- Film poster
- Directed by: J. D. Chakravarthy
- Written by: J. D. Chakravarthy Krishna Mohan Challa (dialogues)
- Produced by: G. Sambasiva Rao
- Starring: Srikanth J. D. Chakravarthy Sidhika Sharma Rao Ramesh Anisha Singh
- Cinematography: G. Siva Kumar
- Edited by: Venkatesh
- Music by: Hemachandra (songs) Sai Karthik (score)
- Production company: Sudha Cinema
- Release date: 29 June 2012;
- Country: India
- Language: Telugu

= All the Best (film) =

All the Best is a 2012 Indian Telugu-language comedy film written and directed by J. D. Chakravarthy.

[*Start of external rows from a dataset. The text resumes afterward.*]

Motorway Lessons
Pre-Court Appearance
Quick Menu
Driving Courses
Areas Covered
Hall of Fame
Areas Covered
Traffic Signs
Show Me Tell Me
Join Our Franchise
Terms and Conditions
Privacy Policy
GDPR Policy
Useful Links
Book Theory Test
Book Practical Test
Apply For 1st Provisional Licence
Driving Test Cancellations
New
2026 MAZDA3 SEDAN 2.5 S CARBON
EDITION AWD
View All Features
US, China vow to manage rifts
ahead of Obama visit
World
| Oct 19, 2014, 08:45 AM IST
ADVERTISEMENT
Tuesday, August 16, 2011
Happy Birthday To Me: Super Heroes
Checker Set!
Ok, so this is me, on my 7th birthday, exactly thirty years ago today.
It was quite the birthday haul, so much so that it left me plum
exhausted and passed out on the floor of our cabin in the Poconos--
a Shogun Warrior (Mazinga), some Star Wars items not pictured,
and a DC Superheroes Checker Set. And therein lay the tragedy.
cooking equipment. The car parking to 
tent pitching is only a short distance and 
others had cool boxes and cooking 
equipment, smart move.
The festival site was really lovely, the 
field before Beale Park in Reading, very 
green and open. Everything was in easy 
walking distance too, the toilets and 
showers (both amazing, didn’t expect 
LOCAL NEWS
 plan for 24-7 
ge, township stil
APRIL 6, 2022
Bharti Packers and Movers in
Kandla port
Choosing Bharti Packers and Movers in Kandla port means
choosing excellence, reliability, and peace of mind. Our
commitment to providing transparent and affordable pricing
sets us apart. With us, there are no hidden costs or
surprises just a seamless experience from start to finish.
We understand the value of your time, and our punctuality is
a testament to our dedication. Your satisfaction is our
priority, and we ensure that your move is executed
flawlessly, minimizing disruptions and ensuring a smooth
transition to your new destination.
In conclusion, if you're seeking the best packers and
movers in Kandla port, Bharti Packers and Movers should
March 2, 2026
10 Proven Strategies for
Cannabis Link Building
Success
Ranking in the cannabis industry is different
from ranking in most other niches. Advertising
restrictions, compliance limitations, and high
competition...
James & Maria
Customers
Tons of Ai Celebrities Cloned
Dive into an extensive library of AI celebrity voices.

The film stars Srikanth, J. D. Chakravarthy and Sidhika Sharma in lead roles. The film was released on 29 June 2012 with mixed reviews. Later this film was dubbed into Hindi as Risk. The film is a remake of the Malayalam film Gulumaal: The Escape, which itself is based on the 2000 Argentine movie Nine Queens.

==Soundtrack==

The soundtrack was composed by singer turned composer Hemachandra and the album was released under Aditya Music label. The audio of the films was launched on 3 June 2012 at Dasapalla Hotel in Hyderabad with Dasari Narayana Rao as the chief guest. All the songs in the album were written by Geetha Poonik.

Tracklist
| No. | Title | Artist(s) | Length |
|---|---|---|---|
| 1. | "Sundari Tingaari" | Hemachandra, Rita, Pranavi | 3:46 |
| 2. | "All The Best" | N. C. Karunya, Noel, Bindu Ramakrishna, Aditya | 3:48 |
| 3. | "Thuogoji Pagoji - 1" | L. R. Eswari, Mano | 3:31 |
| 4. | "Lammi Lammi" | Sunil Kashyap, Kajal | 3:18 |
| 5. | "Sana Sana" | Hemachandra, Monisha | 3:14 |
| 6. | "Thuogoji Pagoji - 2" | Priya Himesh, Mano | 3:31 |
| Total length: |  |  | 21:08 |

== Reception ==
A critic from The Times of India rated the film 2/5 stars and wrote, "There is nothing much to write about the other departments for they are all a little too run of the mill" Jeevi of Idlebrain.com wrote, "The film has every thing in right place, but the director’s inability get the timing right marred the over all impact of the movie".